3 steps to get your tool into Galaxy - A real-world example
A real-world example
In this blog post, we will explain how you can get your software tool into a Galaxy server and with this, exposed to thousands of researchers.
For this purpose, we will follow David’s steps to add the very generic UNIX diff
tool to Galaxy.
The first step to getting your software tool deployed into a Galaxy instance is to develop a Conda package for it. Conda is the de facto standard in many different communities to deploy software easily and reproducibly. The European Galaxy team is heavily involved in the conda-forge and Bioconda projects and Galaxy does have built-in support for both channels. If your software tool is from the Biomedical domain, we recommend the Bioconda channel. Otherwise, create a Conda package for conda-forge. Here, David has created the following Pull Request (PR) against the conda-forge repo:
Step 1 - the Conda package: https://github.com/conda-forge/staged-recipes/pull/11170
After merging, a diffutils repository is created and the Conda package is available usually within 30 min.

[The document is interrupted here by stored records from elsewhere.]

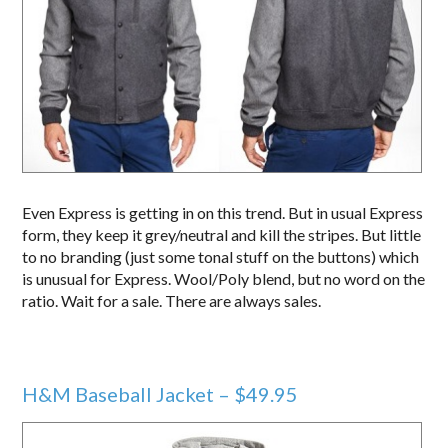
Even Express is getting in on this trend. But in usual Express
form, they keep it grey/neutral and kill the stripes. But little
to no branding (just some tonal stuff on the buttons) which
is unusual for Express. Wool/Poly blend, but no word on the
ratio. Wait for a sale. There are always sales.
H&M Baseball Jacket – $49.95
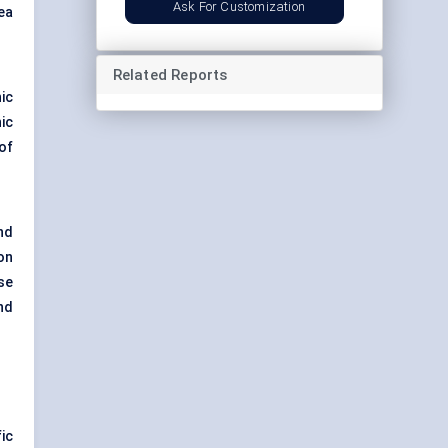
Ask For Customization
ea
Related Reports
ic
ic
of
nd
on
se
nd
ic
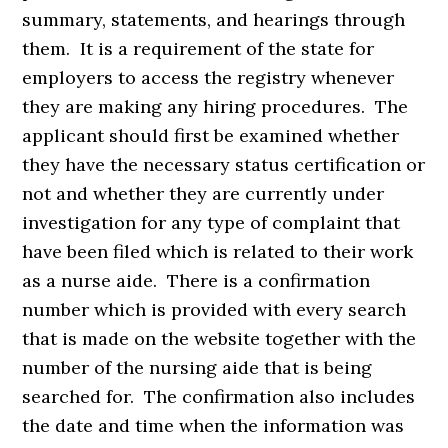
summary, statements, and hearings through
them. It is a requirement of the state for
employers to access the registry whenever
they are making any hiring procedures. The
applicant should first be examined whether
they have the necessary status certification or
not and whether they are currently under
investigation for any type of complaint that
have been filed which is related to their work
as a nurse aide. There is a confirmation
number which is provided with every search
that is made on the website together with the
number of the nursing aide that is being
searched for. The confirmation also includes
the date and time when the information was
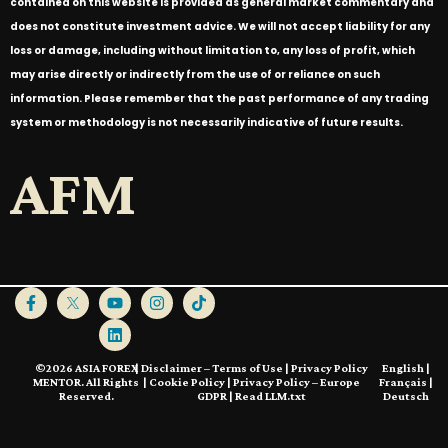
contained on this website is provided as general market commentary and
does not constitute investment advice. We will not accept liability for any
loss or damage, including without limitation to, any loss of profit, which
may arise directly or indirectly from the use of or reliance on such
information. Please remember that the past performance of any trading
system or methodology is not necessarily indicative of future results.
AFM
©2026 ASIA FOREX
|
Disclaimer – Terms of Use
|
Privacy Policy
English
|
MENTOR. All Rights
|
Cookie Policy
|
Privacy Policy – Europe
Français
|
Reserved.
GDPR
|
Read LLM.txt
Deutsch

The second step is to create the Galaxy wrapper. A Galaxy wrapper is a formal description of all inputs, outputs and parameters of your tool, so that Galaxy can generate a GUI out of it and later a command to send to the cluster. You will find a tutorial on how to create such a wrapper in the planemo documentation. The community has created a few best-practices for Galaxy wrapper development and we recommend to follow them as this will ensure your tools are high-quality and can be deployed at the big public Galaxy servers. David has created the following PR was created against a public repository that collects a variety of different tools.
Step 2 - the Galaxy wrapper: https://github.com/bgruening/galaxytools/pull/966
We recommend the submission of your tool to one of the bigger community projects like the ones listed below. This has the advantage that you will most likely get a review and can improve your tool, but also get some infrastructure for automated testing and ToolShed deployment for free.
Other repositories with Galaxy tools:
- IUC repo
- Björn Grüning's repo
-
Peter Cock's repos:
- Metabolomics
- Proteomics
- Colibread Galaxy Tools
- Greg von Kuster's repo
- EI repo
- AAFC-MBB Canada repo
- Mark Einon's repo
- National Microbiology Laboratory's repo
Once David’s Galaxy wrapper PR passed all tests and was merged, it was automatically pushed to the Galaxy ToolShed, an app store for Galaxy. From there, every Galaxy instance can install tools (apps).
Furthermore, a bot is automatically creating (Bio)Containers (Docker, rkt and Singularity) by tracking all Galaxy tools to ensure that a container exists for each tool. You can see the bot in action in the following PR:
Automatic containers: https://github.com/BioContainers/multi-package-containers/pull/1236
Last but not least, David wanted to get the Galaxy diff
tool into the European Galaxy server.
For that, a new PR was created against the tool repository from usegalaxy-eu.
Step 3 - request for installation: https://github.com/usegalaxy-eu/usegalaxy-eu-tools/pull/318
Once this is merged, another bot installs all the new tools but also tool updates automatically every Saturday.
As a result, the installed diff
tool can be used on the European Galaxy server following this link: https://usegalaxy.eu/root?tool_id=diff
That's it - 3 steps to get your tool exposed to thousands of researchers!